How Creatives Can Make a Living with NFTs – Rolling Stone


Opinions expressed are solely those of the author and do not reflect the views of Rolling Stone editors or publishers.

The pandemic separated us. Profoundly, Covid-19 still does in many parts of the world. The idea of community, as humans being a “herd” species, we are left hungering for connection again. The blockchain world and its cryptocurrency are like a Silicon Valley tilt-a-whirl whipping us to and fro with summits and valleys. The art world, music world and social media are a kaleidoscope of turning tumblers ever pushing the bounds of art forward to a breakthrough, or, in the words of Roger Waters, just as easily to an early grave.

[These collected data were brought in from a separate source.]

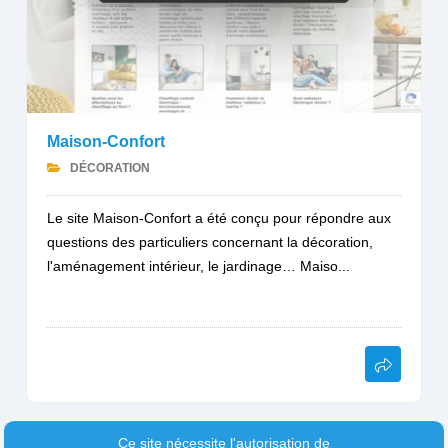
Maison-Confort
DÉCORATION
Le site Maison-Confort a été conçu pour répondre aux
questions des particuliers concernant la décoration,
l'aménagement intérieur, le jardinage… Maiso...
Ce site nécessite l'autorisation de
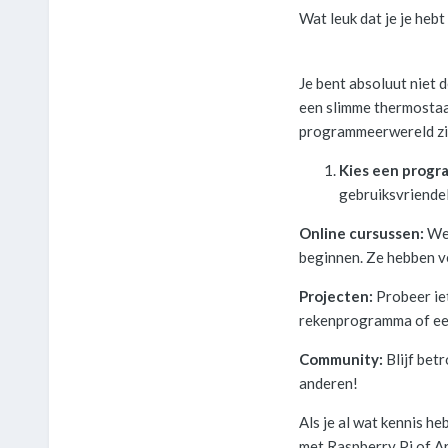
Wat leuk dat je je he
Je bent absoluut niet d
een slimme thermostaat
programmeerwereld zijn
Kies een progr
gebruiksvriendel
Online cursussen:
Web
beginnen. Ze hebben ve
Projecten:
Probeer iet
rekenprogramma of een 
Community:
Blijf betr
anderen!
Als je al wat kennis h
met Raspberry Pi of Ar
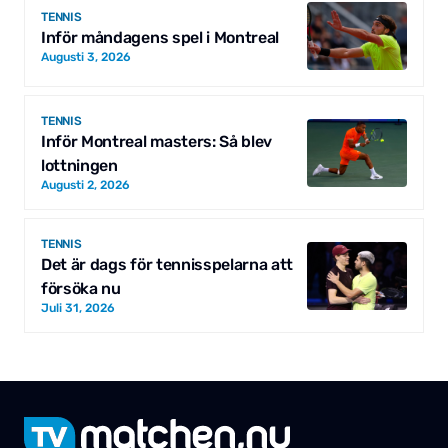
TENNIS
Inför måndagens spel i Montreal
Augusti 3, 2026
TENNIS
Inför Montreal masters: Så blev
lottningen
Augusti 2, 2026
TENNIS
Det är dags för tennisspelarna att
försöka nu
Juli 31, 2026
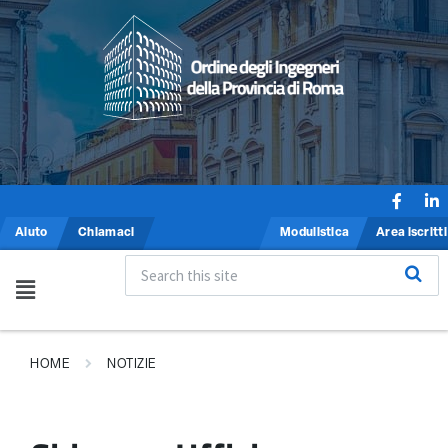
Aiuto
Chiamaci
Modulistica
Area iscritti
HOME
NOTIZIE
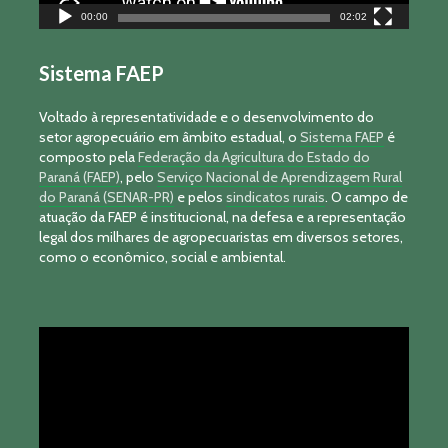
00:00
02:02
Sistema FAEP
Voltado à representatividade e o desenvolvimento do
setor agropecuário em âmbito estadual, o
Sistema FAEP
é
composto pela
Federação da Agricultura do Estado do
Paraná (FAEP)
, pelo
Serviço Nacional de Aprendizagem Rural
do Paraná (SENAR-PR)
e pelos
sindicatos rurais
. O campo de
atuação da FAEP é institucional, na defesa e a representação
legal dos milhares de agropecuaristas em diversos setores,
como o econômico, social e ambiental.
Tocador
de
vídeo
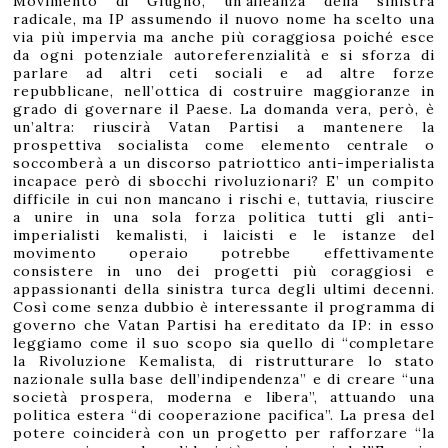
Movimento di Giugno, un’alleanza della sinistra
radicale, ma IP assumendo il nuovo nome ha scelto una
via più impervia ma anche più coraggiosa poiché esce
da ogni potenziale autoreferenzialità e si sforza di
parlare ad altri ceti sociali e ad altre forze
repubblicane, nell’ottica di costruire maggioranze in
grado di governare il Paese. La domanda vera, però, è
un’altra: riuscirà Vatan Partisi a mantenere la
prospettiva socialista come elemento centrale o
soccomberà a un discorso patriottico anti-imperialista
incapace però di sbocchi rivoluzionari? E’ un compito
difficile in cui non mancano i rischi e, tuttavia, riuscire
a unire in una sola forza politica tutti gli anti-
imperialisti kemalisti, i laicisti e le istanze del
movimento operaio potrebbe effettivamente
consistere in uno dei progetti più coraggiosi e
appassionanti della sinistra turca degli ultimi decenni.
Così come senza dubbio è interessante il programma di
governo che Vatan Partisi ha ereditato da IP: in esso
leggiamo come il suo scopo sia quello di “completare
la Rivoluzione Kemalista, di ristrutturare lo stato
nazionale sulla base dell’indipendenza” e di creare “una
società prospera, moderna e libera”, attuando una
politica estera “di cooperazione pacifica”. La presa del
potere coinciderà con un progetto per rafforzare “la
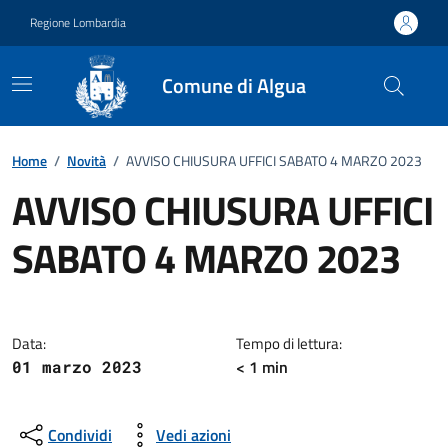
Vai ai contenuti
Vai al footer
Regione Lombardia
Comune di Algua
Home
/
Novità
/
AVVISO CHIUSURA UFFICI SABATO 4 MARZO 2023
AVVISO CHIUSURA UFFICI
SABATO 4 MARZO 2023
Dettagli della notizia
Data:
Tempo di lettura:
< 1 min
01 marzo 2023
Condividi
Vedi azioni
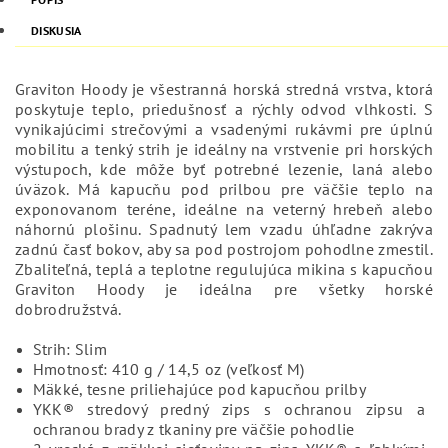
DISKUSIA
Graviton Hoody je všestranná horská stredná vrstva, ktorá
poskytuje teplo, priedušnosť a rýchly odvod vlhkosti. S
vynikajúcimi strečovými a vsadenými rukávmi pre úplnú
mobilitu a tenký strih je ideálny na vrstvenie pri horských
výstupoch, kde môže byť potrebné lezenie, laná alebo
úväzok. Má kapucňu pod prilbou pre väčšie teplo na
exponovanom teréne, ideálne na veterný hrebeň alebo
náhornú plošinu. Spadnutý lem vzadu úhľadne zakrýva
zadnú časť bokov, aby sa pod postrojom pohodlne zmestil.
Zbaliteľná, teplá a teplotne regulujúca mikina s kapucňou
Graviton Hoody je ideálna pre všetky horské
dobrodružstvá.
Strih: Slim
Hmotnosť: 410 g / 14,5 oz (veľkosť M)
Mäkké, tesne priliehajúce pod kapucňou prilby
YKK® stredový predný zips s ochranou zipsu a
ochranou brady z tkaniny pre väčšie pohodlie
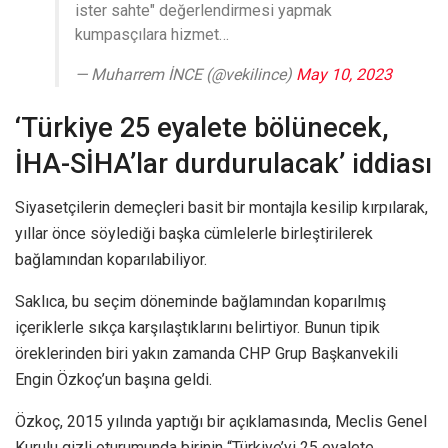
ister sahte" değerlendirmesi yapmak
kumpasçılara hizmet…
— Muharrem İNCE (@vekilince)
May 10, 2023
‘Türkiye 25 eyalete bölünecek,
İHA-SİHA’lar durdurulacak’ iddiası
Siyasetçilerin demeçleri basit bir montajla kesilip kırpılarak,
yıllar önce söylediği başka cümlelerle birleştirilerek
bağlamından koparılabiliyor.
Saklıca, bu seçim döneminde bağlamından koparılmış
içeriklerle sıkça karşılaştıklarını belirtiyor. Bunun tipik
öreklerinden biri yakın zamanda CHP Grup Başkanvekili
Engin Özkoç’un başına geldi.
Özkoç, 2015 yılında yaptığı bir açıklamasında, Meclis Genel
Kurulu gizli oturumunda birinin “Türkiye’yi 25 eyalete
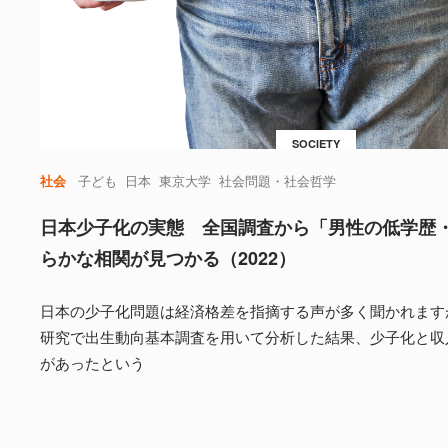
SOCIETY
社会
子ども
日本
東京大学
社会問題・社会哲学
日本少子化の実態 全国調査から「男性の低学歴
らかな相関が見つかる（2022）
日本の少子化問題は経済格差を指摘する声が多く聞かれます
研究で出生動向基本調査を用いて分析した結果、少子化と収
があったという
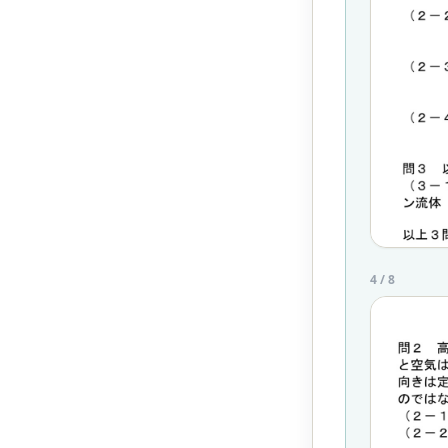
4
/
8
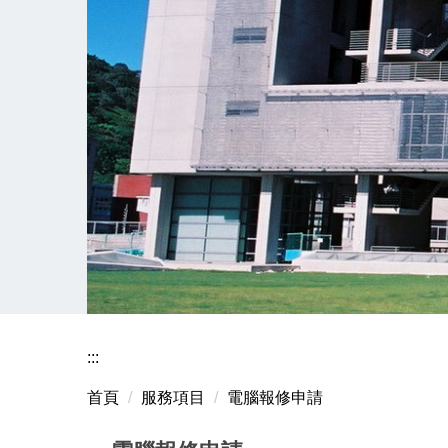
:::
首頁
服務項目
電腦報修申請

Along came NFTs in the form of kitties, punks, apes, aliens — a veritable Noah’s Arc of creativity unleashed before being lab-tested over the recent years, to be repeated again and again.

My story of NFT.NYC 2021 begins 5,000 miles away in Liverpool, England, during a conversation between myself and Amir Soleymani, an art collector and digital art evangelist, founder of NFT Guild, and patron of several notable NFT artists like Fewocious and electronic music creator BT. Unable to attend in person, Soleymani was still very much a part of the multi-colored patchwork quilt bringing so many universes together under one three-letter banner: NFT. He drew my attention to the issue at hand: a concern regarding quality over quantity.

A common theme during the conference was that many creatives are seeing the toddler named NFT start to stand, fall, take a few steps, fall again — with both delight and concern.

Irrational exuberance, to borrow the term from former Fed chairman Alan Greenspan, describes this wonderful NFT gold rush. It reminds me of how Roger Daltrey once sang “meet the new boss/same as the old boss” in “We Won’t Get Fooled Again,” or how Greenspan warned about an overheated Wall Street market in 1996. From my perspective, he could have been speaking about the NFT space in 2021.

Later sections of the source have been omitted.